(Data listing Opens)

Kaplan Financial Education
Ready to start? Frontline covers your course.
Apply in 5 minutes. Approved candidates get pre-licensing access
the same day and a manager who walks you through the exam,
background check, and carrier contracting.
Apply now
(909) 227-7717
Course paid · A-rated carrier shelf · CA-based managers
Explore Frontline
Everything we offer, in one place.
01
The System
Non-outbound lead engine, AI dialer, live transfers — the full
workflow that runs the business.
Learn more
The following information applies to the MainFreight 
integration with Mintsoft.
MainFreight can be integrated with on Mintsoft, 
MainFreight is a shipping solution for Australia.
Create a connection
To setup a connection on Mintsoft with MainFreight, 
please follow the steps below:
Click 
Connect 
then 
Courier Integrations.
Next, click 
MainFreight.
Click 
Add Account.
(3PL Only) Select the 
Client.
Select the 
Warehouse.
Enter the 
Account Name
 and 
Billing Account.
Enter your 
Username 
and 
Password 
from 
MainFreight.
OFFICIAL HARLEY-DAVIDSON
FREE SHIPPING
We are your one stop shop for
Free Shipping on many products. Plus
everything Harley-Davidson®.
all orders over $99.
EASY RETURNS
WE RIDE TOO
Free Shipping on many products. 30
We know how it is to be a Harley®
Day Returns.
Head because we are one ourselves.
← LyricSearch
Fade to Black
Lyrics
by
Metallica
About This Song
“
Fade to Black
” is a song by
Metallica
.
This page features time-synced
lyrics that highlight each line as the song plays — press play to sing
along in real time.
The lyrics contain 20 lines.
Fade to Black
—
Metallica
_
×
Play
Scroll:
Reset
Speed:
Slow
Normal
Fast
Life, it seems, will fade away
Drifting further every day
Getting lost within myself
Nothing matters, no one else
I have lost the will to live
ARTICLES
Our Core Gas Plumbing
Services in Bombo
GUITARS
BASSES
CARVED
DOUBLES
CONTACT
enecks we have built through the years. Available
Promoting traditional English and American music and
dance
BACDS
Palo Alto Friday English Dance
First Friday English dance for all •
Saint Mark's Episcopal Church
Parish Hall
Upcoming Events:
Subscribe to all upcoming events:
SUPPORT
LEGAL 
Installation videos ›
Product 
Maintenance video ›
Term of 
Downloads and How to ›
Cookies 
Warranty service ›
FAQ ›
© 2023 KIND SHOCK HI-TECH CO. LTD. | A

(Data listing Closes)

### What you need to do
Take the records above and return, word for word, only the lines that fall from the line with "please follow the" to the line with "Free Shipping on many products. 30", both of them included.

### Your response
please follow the steps below:
Click 
Connect 
then 
Courier Integrations.
Next, click 
MainFreight.
Click 
Add Account.
(3PL Only) Select the 
Client.
Select the 
Warehouse.
Enter the 
Account Name
 and 
Billing Account.
Enter your 
Username 
and 
Password 
from 
MainFreight.
OFFICIAL HARLEY-DAVIDSON
FREE SHIPPING
We are your one stop shop for
Free Shipping on many products. Plus
everything Harley-Davidson®.
all orders over $99.
EASY RETURNS
WE RIDE TOO
Free Shipping on many products. 30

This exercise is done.